Сила стиля

Материал из Skazka
Перейти к навигации Перейти к поиску
25px-Geographylogo.png Язык:      Flag of Russia.pngрусский     Flag of the United Kingdom.pngenglish     Flag of Norway.pngbokmål     



Kon.jpg

Густав Вигеланн — норвежский скульптор. 40 лет жизни он посвятил изображению людей — в движении, состоянии покоя, в радости и раздражении, в детстве, юности и старости, в естественных и не вполне позах — и заполнил ими самый большой в мире авторский парк. Парк — главная достопримечательность Осло. Если не считать музея кораблей викингов, разумеется.
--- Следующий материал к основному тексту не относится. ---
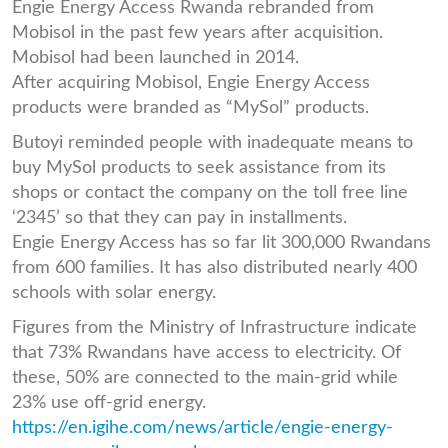
Engie Energy Access Rwanda rebranded from
Mobisol in the past few years after acquisition.
Mobisol had been launched in 2014.
After acquiring Mobisol, Engie Energy Access
products were branded as “MySol” products.
Butoyi reminded people with inadequate means to
buy MySol products to seek assistance from its
shops or contact the company on the toll free line
‘2345’ so that they can pay in installments.
Engie Energy Access has so far lit 300,000 Rwandans
from 600 families. It has also distributed nearly 400
schools with solar energy.
Figures from the Ministry of Infrastructure indicate
that 73% Rwandans have access to electricity. Of
these, 50% are connected to the main-grid while
23% use off-grid energy.
https://en.igihe.com/news/article/engie-energy-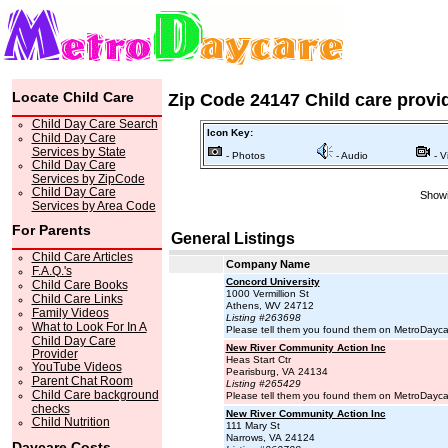
Locate Child Care
Zip Code 24147 Child care provi
Child Day Care Search
Icon Key:
Child Day Care
Services by State
- Photos
- Audio
- V
Child Day Care
Services by ZipCode
Child Day Care
Showi
Services by Area Code
For Parents
General Listings
Child Care Articles
Company Name
F.A.Q.'s
Concord University
Child Care Books
1000 Vermillion St
Child Care Links
Athens, WV 24712
Family Videos
Listing #263698
What to Look For In A
Please tell them you found them on MetroDayc
Child Day Care
New River Community Action Inc
Provider
Heas Start Ctr
YouTube Videos
Pearisburg, VA 24134
Parent Chat Room
Listing #265429
Child Care background
Please tell them you found them on MetroDayc
checks
New River Community Action Inc
Child Nutrition
111 Mary St
Narrows, VA 24124
Daycare Costs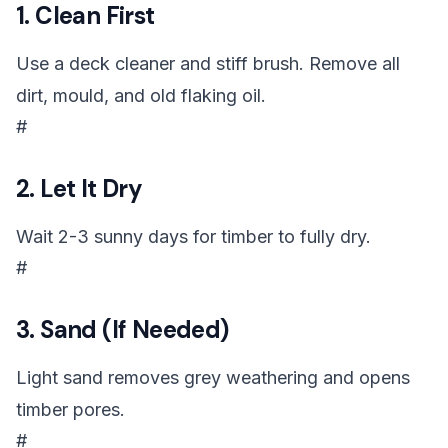
1. Clean First
Use a deck cleaner and stiff brush. Remove all
dirt, mould, and old flaking oil.
#
2. Let It Dry
Wait 2-3 sunny days for timber to fully dry.
#
3. Sand (If Needed)
Light sand removes grey weathering and opens
timber pores.
#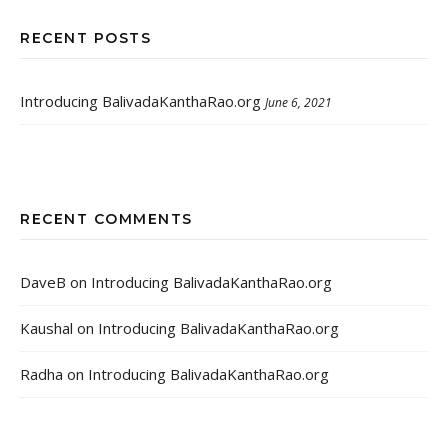
RECENT POSTS
Introducing BalivadaKanthaRao.org
June 6, 2021
RECENT COMMENTS
DaveB
on
Introducing BalivadaKanthaRao.org
Kaushal
on
Introducing BalivadaKanthaRao.org
Radha
on
Introducing BalivadaKanthaRao.org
Передо мной огромные кованые ворота, за которыми, я это точно знаю, должна открываться необыкновенная перспектива. Мост, усеянный статуями, за ним фонтан и огромный обелиск на дальнем плане, целиком состоящий из человеческих тел. Это парк Вигеланна в Осло, почти в самом центре, в нескольких трамвайных остановках от набережной Aker Brygge. Я пока не вхожу — готовлюсь к сильным впечатлениям.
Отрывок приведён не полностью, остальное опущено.